None of that, though, changes the underlying dynamic of the political and constitutional situation that led Scotland to its current 50-50 stalemate on the independence question. In its aftermath, unionist politicians and their supporters rolled out the usual tired arguments as to why Scotland’s independence supporters should now just shut up and go away, including the laughable idea – given the Brexit crisis and its chaotic aftermath – that the matter was resolved once and for all in 2014, and should not be raised again.
And if the arguments of the unionist camp remain as negative and unpersuasive as ever, the Supreme Court ruling likewise does little to help the unionist cause. For much of its length, the judgment seems calm, thorough, and methodical to the point of dryness. The judgment on the substantive question, though, in the last 12 pages of 35, arguably strays into much more debatable political territory. As many have already noted, the ruling that even an advisory referendum would impinge on matters reserved to Westminster depends on what is essentially speculation, by the court, about the likely political impact of the result, particularly under an SNP government at Holyrood.
And then secondly, in dismissing the SNP’s submission on Scotland’s right to self determination, the Supreme Court relies heavily on a Canadian Supreme Court ruling on Quebec, which was deemed to have no right of self-determination under the United Nations Charter because it is not an oppressed colony, and can participate fully in the democratic institutions of Canada. The Supreme Court ruled that Scotland, and presumably Wales, are in the same position; and technically, this ruling is surely correct.

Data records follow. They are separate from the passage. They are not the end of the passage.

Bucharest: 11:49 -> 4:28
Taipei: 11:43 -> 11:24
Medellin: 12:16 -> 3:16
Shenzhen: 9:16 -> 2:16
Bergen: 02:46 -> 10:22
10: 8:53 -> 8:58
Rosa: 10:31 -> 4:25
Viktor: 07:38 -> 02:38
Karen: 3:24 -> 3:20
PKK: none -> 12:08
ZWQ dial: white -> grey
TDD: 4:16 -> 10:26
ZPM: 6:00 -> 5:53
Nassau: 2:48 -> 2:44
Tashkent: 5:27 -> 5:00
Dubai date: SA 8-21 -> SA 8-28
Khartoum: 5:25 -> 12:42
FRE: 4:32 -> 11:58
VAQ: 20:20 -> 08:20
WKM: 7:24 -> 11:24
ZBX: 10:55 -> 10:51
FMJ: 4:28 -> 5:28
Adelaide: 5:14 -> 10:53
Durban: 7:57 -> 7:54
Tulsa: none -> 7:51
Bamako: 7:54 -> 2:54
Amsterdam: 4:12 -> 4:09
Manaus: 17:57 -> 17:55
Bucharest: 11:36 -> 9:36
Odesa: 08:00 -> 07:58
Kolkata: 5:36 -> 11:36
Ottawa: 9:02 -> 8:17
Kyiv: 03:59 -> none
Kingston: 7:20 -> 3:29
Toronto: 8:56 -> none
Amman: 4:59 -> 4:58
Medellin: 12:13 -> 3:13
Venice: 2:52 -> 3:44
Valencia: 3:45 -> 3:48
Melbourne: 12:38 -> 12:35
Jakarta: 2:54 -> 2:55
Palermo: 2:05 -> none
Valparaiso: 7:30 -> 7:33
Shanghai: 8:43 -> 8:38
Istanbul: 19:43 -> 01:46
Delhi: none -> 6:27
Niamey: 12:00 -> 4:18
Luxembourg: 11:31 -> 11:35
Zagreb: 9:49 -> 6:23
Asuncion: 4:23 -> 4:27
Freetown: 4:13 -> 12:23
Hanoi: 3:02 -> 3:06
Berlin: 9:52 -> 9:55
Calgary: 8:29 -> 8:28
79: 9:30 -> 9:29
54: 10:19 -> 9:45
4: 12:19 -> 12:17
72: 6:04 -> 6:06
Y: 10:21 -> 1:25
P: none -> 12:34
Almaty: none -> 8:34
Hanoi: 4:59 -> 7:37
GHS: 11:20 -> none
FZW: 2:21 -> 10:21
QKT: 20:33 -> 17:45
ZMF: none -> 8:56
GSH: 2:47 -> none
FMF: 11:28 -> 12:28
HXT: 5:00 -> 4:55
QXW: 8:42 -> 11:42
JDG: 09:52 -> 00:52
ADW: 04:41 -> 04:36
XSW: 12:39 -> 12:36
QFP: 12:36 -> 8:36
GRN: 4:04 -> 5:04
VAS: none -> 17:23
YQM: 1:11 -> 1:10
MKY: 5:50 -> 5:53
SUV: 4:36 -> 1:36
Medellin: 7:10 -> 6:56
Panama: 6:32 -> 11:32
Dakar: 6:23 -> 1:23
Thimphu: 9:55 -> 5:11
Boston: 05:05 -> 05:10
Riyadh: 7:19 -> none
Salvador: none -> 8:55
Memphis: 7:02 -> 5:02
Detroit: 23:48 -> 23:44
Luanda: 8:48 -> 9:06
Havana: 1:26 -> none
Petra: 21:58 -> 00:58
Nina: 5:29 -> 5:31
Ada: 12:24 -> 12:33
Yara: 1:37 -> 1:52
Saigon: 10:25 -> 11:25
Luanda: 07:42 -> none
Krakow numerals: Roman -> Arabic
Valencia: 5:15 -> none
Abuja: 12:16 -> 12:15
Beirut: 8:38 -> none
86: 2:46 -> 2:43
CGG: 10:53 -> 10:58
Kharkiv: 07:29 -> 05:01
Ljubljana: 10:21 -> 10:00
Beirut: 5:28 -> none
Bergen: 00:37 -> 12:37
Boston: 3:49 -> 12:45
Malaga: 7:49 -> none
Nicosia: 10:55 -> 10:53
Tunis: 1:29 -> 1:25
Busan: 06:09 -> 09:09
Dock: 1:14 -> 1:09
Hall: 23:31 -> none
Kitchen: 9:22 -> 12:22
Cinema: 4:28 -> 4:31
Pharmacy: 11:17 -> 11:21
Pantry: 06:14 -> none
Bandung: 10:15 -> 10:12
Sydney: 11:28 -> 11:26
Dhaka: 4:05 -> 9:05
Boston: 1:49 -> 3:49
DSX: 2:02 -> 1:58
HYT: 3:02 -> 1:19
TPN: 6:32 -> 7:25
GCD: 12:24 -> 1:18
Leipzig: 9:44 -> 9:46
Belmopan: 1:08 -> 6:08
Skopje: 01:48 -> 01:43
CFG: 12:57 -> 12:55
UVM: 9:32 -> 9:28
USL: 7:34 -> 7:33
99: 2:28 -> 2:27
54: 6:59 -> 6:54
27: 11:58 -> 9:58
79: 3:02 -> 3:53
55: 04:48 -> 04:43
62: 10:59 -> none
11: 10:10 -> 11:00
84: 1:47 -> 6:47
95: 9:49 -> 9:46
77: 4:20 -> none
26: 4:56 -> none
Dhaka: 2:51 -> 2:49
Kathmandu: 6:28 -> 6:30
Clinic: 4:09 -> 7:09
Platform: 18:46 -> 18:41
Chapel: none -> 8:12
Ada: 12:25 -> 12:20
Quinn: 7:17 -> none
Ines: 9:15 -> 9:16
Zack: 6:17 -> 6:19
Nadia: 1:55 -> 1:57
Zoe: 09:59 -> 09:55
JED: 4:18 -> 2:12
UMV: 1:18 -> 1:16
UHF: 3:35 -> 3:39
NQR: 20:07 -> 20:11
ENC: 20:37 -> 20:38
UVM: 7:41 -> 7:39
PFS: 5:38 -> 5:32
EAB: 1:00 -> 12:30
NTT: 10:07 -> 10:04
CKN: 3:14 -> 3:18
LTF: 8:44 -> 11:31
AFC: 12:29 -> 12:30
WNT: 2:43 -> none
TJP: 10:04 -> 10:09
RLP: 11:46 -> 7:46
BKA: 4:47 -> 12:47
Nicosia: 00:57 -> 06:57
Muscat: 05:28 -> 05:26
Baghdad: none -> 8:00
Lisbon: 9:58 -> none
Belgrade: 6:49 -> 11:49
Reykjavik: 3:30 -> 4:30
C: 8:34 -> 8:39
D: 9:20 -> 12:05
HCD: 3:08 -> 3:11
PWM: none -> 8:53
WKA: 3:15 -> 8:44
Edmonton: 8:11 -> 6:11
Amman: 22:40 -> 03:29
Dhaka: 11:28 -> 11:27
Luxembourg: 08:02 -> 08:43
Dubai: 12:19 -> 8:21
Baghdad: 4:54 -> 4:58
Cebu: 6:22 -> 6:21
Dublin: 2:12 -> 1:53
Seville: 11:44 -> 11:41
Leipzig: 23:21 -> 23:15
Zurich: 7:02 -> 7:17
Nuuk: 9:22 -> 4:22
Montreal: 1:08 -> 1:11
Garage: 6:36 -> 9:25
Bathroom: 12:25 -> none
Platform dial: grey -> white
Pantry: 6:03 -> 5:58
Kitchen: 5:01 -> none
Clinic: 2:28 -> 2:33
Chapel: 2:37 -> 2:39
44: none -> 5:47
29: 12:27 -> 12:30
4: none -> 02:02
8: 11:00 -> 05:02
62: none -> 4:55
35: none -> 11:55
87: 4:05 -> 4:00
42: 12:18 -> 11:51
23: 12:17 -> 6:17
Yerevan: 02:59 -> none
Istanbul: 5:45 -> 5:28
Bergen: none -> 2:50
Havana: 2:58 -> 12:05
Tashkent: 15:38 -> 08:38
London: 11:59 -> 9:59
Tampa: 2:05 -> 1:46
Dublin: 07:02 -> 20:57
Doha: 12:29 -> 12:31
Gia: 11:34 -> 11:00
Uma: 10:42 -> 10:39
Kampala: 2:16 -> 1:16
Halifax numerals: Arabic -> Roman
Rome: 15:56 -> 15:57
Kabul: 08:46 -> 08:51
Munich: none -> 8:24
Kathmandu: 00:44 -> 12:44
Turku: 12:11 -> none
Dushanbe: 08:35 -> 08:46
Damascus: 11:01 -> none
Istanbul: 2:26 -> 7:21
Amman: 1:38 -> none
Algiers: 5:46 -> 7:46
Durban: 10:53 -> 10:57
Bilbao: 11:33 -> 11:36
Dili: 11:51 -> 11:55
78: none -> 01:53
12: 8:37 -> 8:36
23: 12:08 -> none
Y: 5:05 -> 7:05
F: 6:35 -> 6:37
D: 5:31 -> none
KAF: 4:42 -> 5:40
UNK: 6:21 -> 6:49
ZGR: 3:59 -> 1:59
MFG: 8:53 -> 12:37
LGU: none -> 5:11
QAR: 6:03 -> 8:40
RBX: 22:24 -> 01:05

Yet in UK political terms, the Supreme Court has effectively ruled that because Scotland is not a colony, it is therefore acceptable for Westminster governments to continue to treat it as a colony, in some vital respects; and to impose on it damaging policies which it has never supported at the ballot box.
In effect, the ruling casts Scotland into a strange legal limbo, where it is recognised as an ancient nation which entered the Union through a bilateral treaty, but now has no intrinsic right to act as a nation at all, either in the UK, or in international law.
That position strikes me as fundamentally unsustainable, particularly given the number of senior unionists who have in their time signed the Claim Of Right, asserting Scotland’s basic right to self-determination; and in that big picture, it therefore falls to the Labour party to make what may well be one last attempt at creating a Union fit for the 21st century, if it achieves its expected general election victory in 2024. Sometime next week, former Prime Minister Gordon Brown – one of those Claim of Right signatories, back in 1988 – will announce the launch of his latest commission on UK constitutional reform, which must surely seek to free us at last from the mythology of absolute Westminster sovereignty.
And although bad governance, notably the recent chaos of post-Brexit Tory government, has played a key role in bringing the nations of the UK to the grim situation they now face, all those engaged in the constitutional debate should remember – as the First Minister, to her credit, rarely fails to do – that in politics, the great principles of democracy and self-determination are not only ends in themselves, but a means to help bring about the material security, the basic social justice and harmony, and the sustainable future that our world so desperately needs, this winter, and in all the decades to come.